Figure 3: Proposed Solution

3.2 Data Set

For our proposed work we selected lung cancer from the UC Irvine Machine Learning Repository. This data set contains patients’ diagnosis reports based on clinical evidence.

3.3 Tool & language

In this research work, we are using python language in jupyter notebook. Python is a high-level programming language. Easy to use and understand with short coding.

3.4 Data Pre-Processing

It is a very important step to clean data from missing and duplicated values. if in data we have missing or duplicated values. So, we are performing imputation methods to deal with it.

3.5 Label Encoding

Perfect step for categorical values to numerical. Because the machine learning algorithms cannot process categorical data. So, we using label encoding to convert the label data set to some import numerical features.

3.6 Data Visualization

It is a graphical presentation of data by using plots, charts, bars, and histograms. It is important to understand data and make a better decision from it.

3.7 Data Splitting

Data splitting is using for dividing data set in form of training and testing data set. It means dependent class and independent classes.

3.8 Feature Scaling

In feature engineering, we are normalizing the data structure for our proposed that comfortable for the machine learning algorithm.

3.9 Supervised Algorithms

it is a classification problem so we are using a machine learning supervised model for classification and prediction. It is using for categorical data set. in this research work we are using two types of advance supervised model.

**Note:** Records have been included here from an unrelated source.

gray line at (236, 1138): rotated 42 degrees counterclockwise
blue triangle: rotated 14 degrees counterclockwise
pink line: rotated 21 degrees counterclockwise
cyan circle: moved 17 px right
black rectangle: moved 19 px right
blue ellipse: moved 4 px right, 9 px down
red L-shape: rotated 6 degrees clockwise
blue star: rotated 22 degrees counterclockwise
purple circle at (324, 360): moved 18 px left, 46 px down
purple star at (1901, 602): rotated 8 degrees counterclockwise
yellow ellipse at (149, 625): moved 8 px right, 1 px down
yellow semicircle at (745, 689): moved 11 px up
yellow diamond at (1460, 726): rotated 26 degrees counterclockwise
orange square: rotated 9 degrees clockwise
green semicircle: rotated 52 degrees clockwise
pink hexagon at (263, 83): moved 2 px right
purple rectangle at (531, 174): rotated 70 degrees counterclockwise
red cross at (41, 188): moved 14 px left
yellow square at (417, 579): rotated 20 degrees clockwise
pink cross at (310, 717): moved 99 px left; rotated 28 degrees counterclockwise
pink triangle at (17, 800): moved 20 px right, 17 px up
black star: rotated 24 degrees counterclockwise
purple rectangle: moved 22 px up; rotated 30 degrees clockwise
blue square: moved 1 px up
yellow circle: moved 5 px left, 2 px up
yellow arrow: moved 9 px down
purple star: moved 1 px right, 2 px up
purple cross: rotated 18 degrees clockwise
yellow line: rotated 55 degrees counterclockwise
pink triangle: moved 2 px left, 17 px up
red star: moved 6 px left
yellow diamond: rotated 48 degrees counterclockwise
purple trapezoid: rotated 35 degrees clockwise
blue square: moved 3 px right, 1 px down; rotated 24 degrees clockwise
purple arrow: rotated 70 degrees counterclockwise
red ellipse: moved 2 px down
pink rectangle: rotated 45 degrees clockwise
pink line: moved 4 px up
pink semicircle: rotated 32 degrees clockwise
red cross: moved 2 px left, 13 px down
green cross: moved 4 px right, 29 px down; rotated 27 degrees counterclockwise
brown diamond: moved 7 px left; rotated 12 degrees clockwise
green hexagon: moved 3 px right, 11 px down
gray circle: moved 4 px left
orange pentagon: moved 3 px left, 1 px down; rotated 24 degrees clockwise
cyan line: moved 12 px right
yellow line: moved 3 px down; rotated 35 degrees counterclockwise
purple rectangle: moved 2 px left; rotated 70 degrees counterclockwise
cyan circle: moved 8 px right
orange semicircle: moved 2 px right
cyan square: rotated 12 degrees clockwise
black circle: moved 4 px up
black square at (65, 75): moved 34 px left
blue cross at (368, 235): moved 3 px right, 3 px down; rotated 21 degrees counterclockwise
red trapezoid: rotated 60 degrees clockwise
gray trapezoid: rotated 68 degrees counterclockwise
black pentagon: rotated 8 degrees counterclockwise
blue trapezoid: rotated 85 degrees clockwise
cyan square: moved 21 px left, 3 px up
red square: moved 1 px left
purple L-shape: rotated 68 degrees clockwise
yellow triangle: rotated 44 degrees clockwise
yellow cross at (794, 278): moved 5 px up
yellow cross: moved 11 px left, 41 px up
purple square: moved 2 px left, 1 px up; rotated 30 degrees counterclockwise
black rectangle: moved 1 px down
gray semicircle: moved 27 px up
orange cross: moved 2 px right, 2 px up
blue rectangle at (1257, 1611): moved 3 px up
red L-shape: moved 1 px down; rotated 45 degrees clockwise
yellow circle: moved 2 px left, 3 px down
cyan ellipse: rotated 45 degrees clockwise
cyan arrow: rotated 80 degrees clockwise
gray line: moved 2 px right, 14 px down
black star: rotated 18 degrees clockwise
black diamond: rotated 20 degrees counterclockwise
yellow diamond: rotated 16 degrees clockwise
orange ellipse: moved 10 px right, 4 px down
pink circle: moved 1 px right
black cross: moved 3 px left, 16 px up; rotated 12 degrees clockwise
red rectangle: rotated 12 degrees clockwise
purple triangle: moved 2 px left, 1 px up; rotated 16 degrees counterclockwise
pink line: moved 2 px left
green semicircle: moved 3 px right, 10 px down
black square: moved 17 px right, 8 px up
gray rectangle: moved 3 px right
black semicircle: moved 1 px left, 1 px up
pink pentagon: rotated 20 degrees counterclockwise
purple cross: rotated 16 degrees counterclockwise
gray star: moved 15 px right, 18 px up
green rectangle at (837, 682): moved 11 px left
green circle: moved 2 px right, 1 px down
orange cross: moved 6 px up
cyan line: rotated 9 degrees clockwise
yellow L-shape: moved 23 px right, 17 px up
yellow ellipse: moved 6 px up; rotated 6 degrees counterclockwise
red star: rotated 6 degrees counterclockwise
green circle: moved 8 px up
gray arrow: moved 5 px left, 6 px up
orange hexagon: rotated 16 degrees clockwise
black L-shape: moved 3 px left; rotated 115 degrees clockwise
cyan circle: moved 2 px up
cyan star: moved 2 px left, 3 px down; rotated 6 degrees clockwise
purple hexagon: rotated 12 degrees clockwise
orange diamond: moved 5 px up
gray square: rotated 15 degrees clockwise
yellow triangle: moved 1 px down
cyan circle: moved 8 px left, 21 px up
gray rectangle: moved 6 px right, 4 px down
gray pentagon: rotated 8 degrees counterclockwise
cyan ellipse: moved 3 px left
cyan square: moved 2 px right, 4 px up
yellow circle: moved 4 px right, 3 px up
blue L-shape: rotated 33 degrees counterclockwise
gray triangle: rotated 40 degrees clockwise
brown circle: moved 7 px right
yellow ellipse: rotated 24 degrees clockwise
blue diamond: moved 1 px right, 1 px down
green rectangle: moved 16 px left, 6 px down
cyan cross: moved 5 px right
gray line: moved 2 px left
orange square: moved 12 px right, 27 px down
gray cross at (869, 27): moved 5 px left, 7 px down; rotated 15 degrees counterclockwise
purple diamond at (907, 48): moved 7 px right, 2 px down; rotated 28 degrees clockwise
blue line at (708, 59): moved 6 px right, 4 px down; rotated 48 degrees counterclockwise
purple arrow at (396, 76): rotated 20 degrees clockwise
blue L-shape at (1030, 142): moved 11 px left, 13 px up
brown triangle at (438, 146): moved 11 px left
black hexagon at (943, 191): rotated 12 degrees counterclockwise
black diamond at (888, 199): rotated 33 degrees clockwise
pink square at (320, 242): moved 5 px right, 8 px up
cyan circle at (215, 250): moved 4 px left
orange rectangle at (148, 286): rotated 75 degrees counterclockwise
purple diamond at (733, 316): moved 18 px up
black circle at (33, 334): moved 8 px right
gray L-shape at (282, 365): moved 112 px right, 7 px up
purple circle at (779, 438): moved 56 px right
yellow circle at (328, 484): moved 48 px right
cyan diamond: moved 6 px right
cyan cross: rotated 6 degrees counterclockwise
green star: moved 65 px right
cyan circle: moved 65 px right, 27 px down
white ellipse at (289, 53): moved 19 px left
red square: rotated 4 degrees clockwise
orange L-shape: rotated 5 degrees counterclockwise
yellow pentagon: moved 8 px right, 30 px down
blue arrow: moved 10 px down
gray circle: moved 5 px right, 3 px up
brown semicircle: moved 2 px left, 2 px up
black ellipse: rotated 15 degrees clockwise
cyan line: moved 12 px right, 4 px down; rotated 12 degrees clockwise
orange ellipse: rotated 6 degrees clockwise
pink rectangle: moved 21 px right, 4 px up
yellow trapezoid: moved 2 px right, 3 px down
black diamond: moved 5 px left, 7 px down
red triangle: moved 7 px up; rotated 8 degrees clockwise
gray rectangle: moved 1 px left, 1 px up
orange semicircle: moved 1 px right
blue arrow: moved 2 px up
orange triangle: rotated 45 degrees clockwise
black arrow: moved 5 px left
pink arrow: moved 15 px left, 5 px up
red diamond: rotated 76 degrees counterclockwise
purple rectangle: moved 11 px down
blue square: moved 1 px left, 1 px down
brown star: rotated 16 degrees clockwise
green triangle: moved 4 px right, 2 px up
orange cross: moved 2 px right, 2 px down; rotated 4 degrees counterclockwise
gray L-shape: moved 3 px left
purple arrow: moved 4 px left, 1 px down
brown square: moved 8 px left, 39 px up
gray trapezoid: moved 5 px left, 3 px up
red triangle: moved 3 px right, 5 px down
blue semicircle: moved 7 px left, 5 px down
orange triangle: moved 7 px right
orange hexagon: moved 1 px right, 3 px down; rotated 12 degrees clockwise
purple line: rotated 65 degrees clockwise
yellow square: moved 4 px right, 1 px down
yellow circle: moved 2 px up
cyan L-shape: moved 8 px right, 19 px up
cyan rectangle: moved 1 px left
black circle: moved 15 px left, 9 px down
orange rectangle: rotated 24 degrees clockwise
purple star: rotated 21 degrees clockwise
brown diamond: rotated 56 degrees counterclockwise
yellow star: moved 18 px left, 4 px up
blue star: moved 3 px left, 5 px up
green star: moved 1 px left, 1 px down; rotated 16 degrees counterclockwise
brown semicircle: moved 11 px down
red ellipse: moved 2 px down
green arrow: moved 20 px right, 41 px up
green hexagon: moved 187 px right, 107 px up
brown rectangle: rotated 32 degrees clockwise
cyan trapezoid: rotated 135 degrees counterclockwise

3.9.1 Random Forest Classifier

A random forest algorithm is a combination of the decision tree. It is very fast as compare to another classifier.

3.9.2 XGBoost Classifier

XGBoost model. the queen of machine learning. It’s one of the most popular algorithms in machine learning, and it’s been popular recently, it is very fast, especially when you’re dealing with large data sets. XGBoost’s accuracy, speed, and scale have become mature models for data science competitions. The XGBoost algorithm has become the ultimate weapon for many data scientists. This is a very classic algorithm, powerful enough to handle a variety of irregular data. Therefore, it is important to get good accuracy and speed of execution.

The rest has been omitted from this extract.